-Re: combiner/reducer context in java class
Harsh J 2012-11-06, 11:52
I believe the framework does give a few combiner statistics of its own
(like in/out records and such). If your combiner class is separate,
then instantiating counters in it with apt naming should address the
need, since the class itself will be separately instantiated.
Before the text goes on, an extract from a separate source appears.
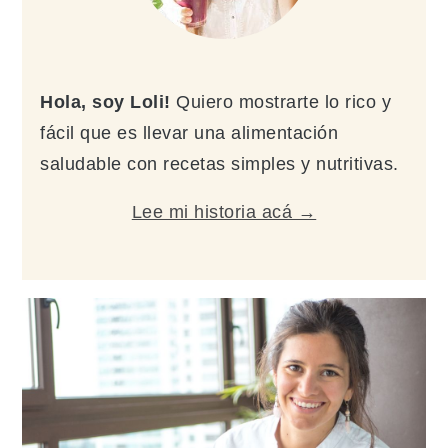
Hola, soy Loli!
Quiero mostrarte lo rico y
fácil que es llevar una alimentación
saludable con recetas simples y nutritivas.
Lee mi historia acá →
Even if we looked at the task ID, its currently hard to tell if its
within a combiner mode or not. I can only think of hacky ways like
polling from within if the combiner input records counter is changing
with each call (then its in combiner) or remains as-is (then its a
reducer). The separate class way is much more elegant here since you
do want a difference in behavior, and you have inheritance at your
disposal to prevent duplication.
On Tue, Nov 6, 2012 at 5:12 PM, Bertrand Dechoux <[EMAIL PROTECTED]> wrote:
> I agree that the behaviour shouldn't be dynamically changed at runtime with
> regard to the class being use as a Combiner or a Reducer but someone may
> want to produce counters in order to have an overview of what is happening
> (sanity check). But you really would like to be able to not aggregate the
> same counters between the Combiner and the Reducer. How would someone do
> that? ie you can introduce a combine/reduce keyword in the counters name but
> how would you detect which instantiation is used in which case? I guess
> somehow with the task name it might be possible.. Is there a better way?
> BUT if you look at the jobtracker counters summary there is a distinction
> between map and reduce values. Maybe it is enough in this case? (I have
> never used counters inside a combiner so I don't know.)
> On Tue, Nov 6, 2012 at 12:29 PM, Harsh J <[EMAIL PROTECTED]> wrote:
>> Hi Prasad,
>> My reply inline.
>> On Tue, Nov 6, 2012 at 4:15 PM, Prasad GS <[EMAIL PROTECTED]> wrote:
>> > Hi,
>> > I'm setting my combiner and reducer to the same java class. Is there any
>> > API
>> > that could tell me the context in which the java class is running after
>> > the
>> > hadoop job is submitted to the cluster i.e whether the class is running
>> > as a
>> > combiner or a reducer.
>> A combiner may run both at the map end and at the reduce end. Even if
>> it is possible to do it, it isn't a healthy idea to have the method's
>> logic detect if its running as a reducer or as a combiner.
>> > I need this information to change the OutputCollector
>> > in the java class. Also I do not want to duplicate the same code as
>> > combiner
>> > and reducer with only the OutputCollector changed.
>> Why do you think it would require duplication? Your logic can be built
>> in smaller, independent, reusable functions within the same class, and
>> just applied differently for an implementation of Reducer class and an
>> implementation of the Combiner class. This way, you repeat nothing.
>> > Thanks,
>> > Prasad
>> Harsh J
> Bertrand Dechoux